Explore Together (indoors): Shake and Listen

  • containers with lids (plastic)
  • recording device (optional)
  • small objects (for example, dried beans, beads, paper clips, cotton balls, packing peanuts)
  • tubes and hoses (cardboard and plastic)
  • listen
  • loud
  • louder
  • predict
  • quiet
  • shake
  • soft
  • softer
  • sound

MA Standards:

Speaking and Listening/SL.PK.MA.1: Participate in collaborative conversations with diverse partners during daily routines and play.

MA Draft Standards:

Physical Sciences/Energy PS4.A: Investigate different sounds made by different objects and different materials and reason about what is making the sounds. [Cause and Effect]

Head Start Outcomes:

Logic and Reasoning/Reasoning and Problem Solving: Recognizes cause and effect relationships.
Logic and Reasoning/Reasoning and Problem Solving: Classifies, compares, and contrasts objects, events, and experiences.
Science Knowledge/Scientific Skills and Method: Uses senses and tools, including technology, to gather information, investigate materials, and observe processes and relationships.

PreK Learning Guidelines:

English Language Arts/Language 2: Participate actively in discussions, listen to the ideas of others, and ask and answer relevant questions.
Science and Technology/Living Things and Their Environment 15: Use their senses of sight, hearing, touch, smell, and taste to explore their environment using sensory vocabulary.

Explore Together (indoors): Shake and Listen

© Commonwealth of Massachusetts, Department of Early Education and Care (Jennifer Waddell photographer). All rights reserved.

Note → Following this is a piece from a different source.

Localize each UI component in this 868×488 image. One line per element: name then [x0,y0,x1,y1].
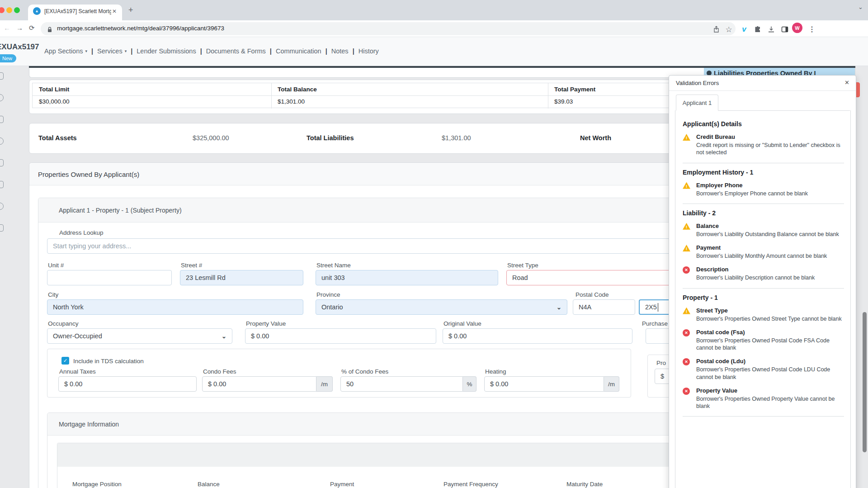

STEM Key Concepts: Different objects make different sounds; An action has to happen to make a sound; A sound becomes louder when the force of the action that is creating the sound is increased; A sound becomes softer, or quieter, when the force is decreased

ELA Focus Skills: Speaking and Listening, Vocabulary

Introduce the materials to children. Explain to children that they will be using the materials to make shakers, and then they will explore making sounds with the shakers.

Think aloud as you model making sounds with the materials, directing children’s focus to listening to the different sounds the materials can produce. For example, say,

  • If I put some beans in this container and shake it, I wonder if it will make a loud sound or a quiet sound. Shake and listen to the shaker to demonstrate.
  • Then ask, What do you predict will happen to the sound if I add more beans to the container? Do you predict it will make a louder sound or a softer sound?
  • What about these other kinds of beans? What sound do you predict these beans would make?

You may want to jot down children’s predictions to return to after children explore the materials freely.

Invite children to select materials and explore making sounds. Encourage them to make predictions before they make sounds. You may need to prompt them to shake the container very gently, making quiet sounds, or to shake it vigorously, making loud sounds. Encourage children to listen closely to the sounds they create and to describe the sounds.

  • It sounded like . . .
  • It’s a . . . sound.
  • I think the sound is . . . 

Prompt children to record their explorations. Ask questions such as,

  • What do you think you can you do to make the sound louder?
  • How is that sound different from the quiet sound Anthony is making?

Reflect and Share
Discuss children’s previous predictions and play back some of their recordings. Ask children to talk about the sounds they made. Encourage them to describe the sounds, compare the sounds, and think about which materials made the sounds.